An exact transcript of the records is what this task asks for.

____ Information shown

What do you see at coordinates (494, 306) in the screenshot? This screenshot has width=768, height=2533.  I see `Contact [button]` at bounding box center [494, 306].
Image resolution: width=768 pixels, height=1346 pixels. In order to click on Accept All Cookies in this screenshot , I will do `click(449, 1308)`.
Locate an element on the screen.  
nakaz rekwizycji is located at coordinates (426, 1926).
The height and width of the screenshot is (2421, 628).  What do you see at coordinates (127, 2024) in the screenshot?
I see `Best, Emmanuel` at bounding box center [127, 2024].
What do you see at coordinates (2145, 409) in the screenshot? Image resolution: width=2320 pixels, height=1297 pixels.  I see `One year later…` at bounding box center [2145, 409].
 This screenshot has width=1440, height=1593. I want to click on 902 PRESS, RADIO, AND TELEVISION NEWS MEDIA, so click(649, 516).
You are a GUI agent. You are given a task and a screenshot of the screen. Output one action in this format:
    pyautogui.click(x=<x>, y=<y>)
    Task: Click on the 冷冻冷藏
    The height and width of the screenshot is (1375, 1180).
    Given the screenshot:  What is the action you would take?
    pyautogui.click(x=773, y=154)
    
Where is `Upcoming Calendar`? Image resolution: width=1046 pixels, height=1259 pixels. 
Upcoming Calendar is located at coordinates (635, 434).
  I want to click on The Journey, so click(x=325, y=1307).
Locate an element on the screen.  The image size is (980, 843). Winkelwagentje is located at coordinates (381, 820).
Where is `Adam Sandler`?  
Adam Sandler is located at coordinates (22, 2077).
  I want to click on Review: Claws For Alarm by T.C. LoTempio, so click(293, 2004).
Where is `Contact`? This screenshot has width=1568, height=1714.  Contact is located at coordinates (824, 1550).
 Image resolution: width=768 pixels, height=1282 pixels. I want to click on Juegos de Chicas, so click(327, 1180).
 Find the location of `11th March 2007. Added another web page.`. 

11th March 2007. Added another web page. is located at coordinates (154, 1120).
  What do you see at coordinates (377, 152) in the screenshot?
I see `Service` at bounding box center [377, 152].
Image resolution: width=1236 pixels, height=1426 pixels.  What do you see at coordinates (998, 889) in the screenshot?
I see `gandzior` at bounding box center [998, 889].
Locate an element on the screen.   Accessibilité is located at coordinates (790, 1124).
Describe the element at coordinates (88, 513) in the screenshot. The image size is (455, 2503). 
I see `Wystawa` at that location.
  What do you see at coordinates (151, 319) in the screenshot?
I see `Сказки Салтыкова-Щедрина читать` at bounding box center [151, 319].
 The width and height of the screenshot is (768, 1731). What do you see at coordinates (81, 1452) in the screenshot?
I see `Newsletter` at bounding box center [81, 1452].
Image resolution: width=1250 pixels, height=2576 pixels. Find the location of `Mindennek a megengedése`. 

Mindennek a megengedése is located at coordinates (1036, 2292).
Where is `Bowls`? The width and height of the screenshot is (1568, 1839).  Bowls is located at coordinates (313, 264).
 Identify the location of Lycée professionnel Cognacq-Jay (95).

________

### Your solution
What do you see at coordinates (494, 306) in the screenshot? This screenshot has width=768, height=2533.  I see `Contact [button]` at bounding box center [494, 306].
Image resolution: width=768 pixels, height=1346 pixels. In order to click on Accept All Cookies in this screenshot , I will do `click(449, 1308)`.
Locate an element on the screen.  
nakaz rekwizycji is located at coordinates (426, 1926).
The height and width of the screenshot is (2421, 628).  What do you see at coordinates (127, 2024) in the screenshot?
I see `Best, Emmanuel` at bounding box center [127, 2024].
What do you see at coordinates (2145, 409) in the screenshot? Image resolution: width=2320 pixels, height=1297 pixels.  I see `One year later…` at bounding box center [2145, 409].
 This screenshot has width=1440, height=1593. I want to click on 902 PRESS, RADIO, AND TELEVISION NEWS MEDIA, so click(649, 516).
You are a GUI agent. You are given a task and a screenshot of the screen. Output one action in this format:
    pyautogui.click(x=<x>, y=<y>)
    Task: Click on the 冷冻冷藏
    The height and width of the screenshot is (1375, 1180).
    Given the screenshot:  What is the action you would take?
    pyautogui.click(x=773, y=154)
    
Where is `Upcoming Calendar`? Image resolution: width=1046 pixels, height=1259 pixels. 
Upcoming Calendar is located at coordinates (635, 434).
  I want to click on The Journey, so click(x=325, y=1307).
Locate an element on the screen.  The image size is (980, 843). Winkelwagentje is located at coordinates (381, 820).
Where is `Adam Sandler`?  
Adam Sandler is located at coordinates (22, 2077).
  I want to click on Review: Claws For Alarm by T.C. LoTempio, so click(293, 2004).
Where is `Contact`? This screenshot has width=1568, height=1714.  Contact is located at coordinates (824, 1550).
 Image resolution: width=768 pixels, height=1282 pixels. I want to click on Juegos de Chicas, so click(327, 1180).
 Find the location of `11th March 2007. Added another web page.`. 

11th March 2007. Added another web page. is located at coordinates (154, 1120).
  What do you see at coordinates (377, 152) in the screenshot?
I see `Service` at bounding box center [377, 152].
Image resolution: width=1236 pixels, height=1426 pixels.  What do you see at coordinates (998, 889) in the screenshot?
I see `gandzior` at bounding box center [998, 889].
Locate an element on the screen.   Accessibilité is located at coordinates (790, 1124).
Describe the element at coordinates (88, 513) in the screenshot. The image size is (455, 2503). 
I see `Wystawa` at that location.
  What do you see at coordinates (151, 319) in the screenshot?
I see `Сказки Салтыкова-Щедрина читать` at bounding box center [151, 319].
 The width and height of the screenshot is (768, 1731). What do you see at coordinates (81, 1452) in the screenshot?
I see `Newsletter` at bounding box center [81, 1452].
Image resolution: width=1250 pixels, height=2576 pixels. Find the location of `Mindennek a megengedése`. 

Mindennek a megengedése is located at coordinates (1036, 2292).
Where is `Bowls`? The width and height of the screenshot is (1568, 1839).  Bowls is located at coordinates (313, 264).
 Identify the location of Lycée professionnel Cognacq-Jay (95).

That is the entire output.